Anders als erwartet macht mir nicht das einfache Leben zu schaffen, sondern mehr die Kinder. Es sind gebrannte Kinder, die sehr auf der Suche nach Naehe und Aufmerksamkeit sind. Damit habe ich gerechnet, doch wenn so viele fremde Haende an dir zerren kann das schon mal sehr anstrengend werden. Aber ich kann jeden Tag besser damit umgehen und koennte ein paar wirklich fressen, so lieb sind sie. Besonders gern hab ich Moses (er wurde auf der Strasse gefunden und von Schwestern aufgezogen, deswegen der Name), er ist ein Traeumer so wie ich!

Montag, 7. Januar 2008

Der Weg

Als ich endlich - meinem Ziel ganz nah - im Flieger Richtung Tabora sitze, wartet ein kleines Maedchen schon neugierig auf ihre Platznachbarin fuer diesen Flug.
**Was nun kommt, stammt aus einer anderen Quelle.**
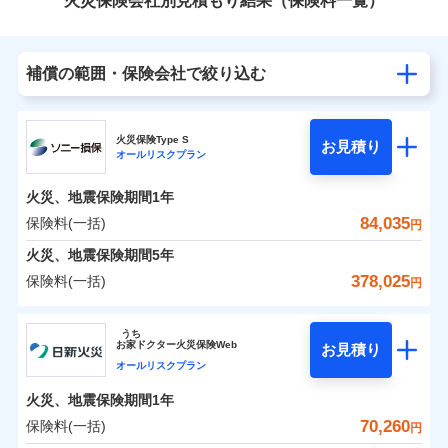
火災保険会社別見積もり結果（保険料一覧）
補償の範囲・保険会社で絞り込む
火災保険Type S
お見積り
オールリスクプラン
火災、地震保険期間
1年
84,035
保険料(一括)
円
火災、地震保険期間
5年
378,025
保険料(一括)
円
ソニー損害保険株式会社
うち
お
家
ドクター火災保険Web
お見積り
ソニー損害保険株式会社のおすすめポイント
オールリスクプラン
火災、地震保険期間
1年
保険料（一括）内訳
01
POINT
70,260
保険料(一括)
円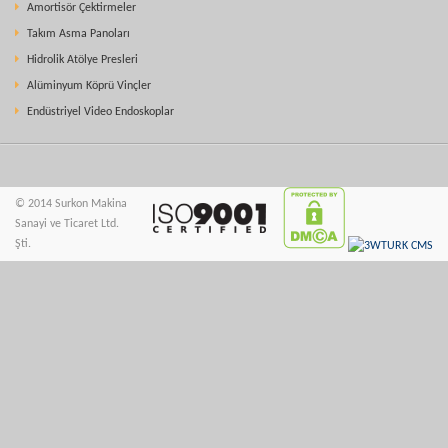
Amortisör Çektirmeler
Takım Asma Panoları
Hidrolik Atölye Presleri
Alüminyum Köprü Vinçler
Endüstriyel Video Endoskoplar
© 2014 Surkon Makina
Sanayi ve Ticaret Ltd.
Şti.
Sie strahlt mich mit ihren grossen schwarzen Augen an, es bedarf keiner Worte - wir moegen uns. Langsam schiebt sie ihren Arm in meine Richtung und beruehrt mich...so fuehlt sich also weisse Haut an:-). Als ich versuche ein wenig zu schlafen, schrecke ich hoch, als ich etwas in meinen Haaren spuere - sie zieht ihre Hand schnell zurueck und wir muessen beide lachen.
Ich habe wahnsinnigen Durst, als endlich der Steward kommt und uns zwei Dosen Fanta bringt. Meine Dose ist schnell leer und sie bietet mir sofort an, ihre Dose mit mir
zu teilen, als sie es bemerkt - ich bin hin und weg...EIN TOLLER START IN DIE FREMDE WELT!!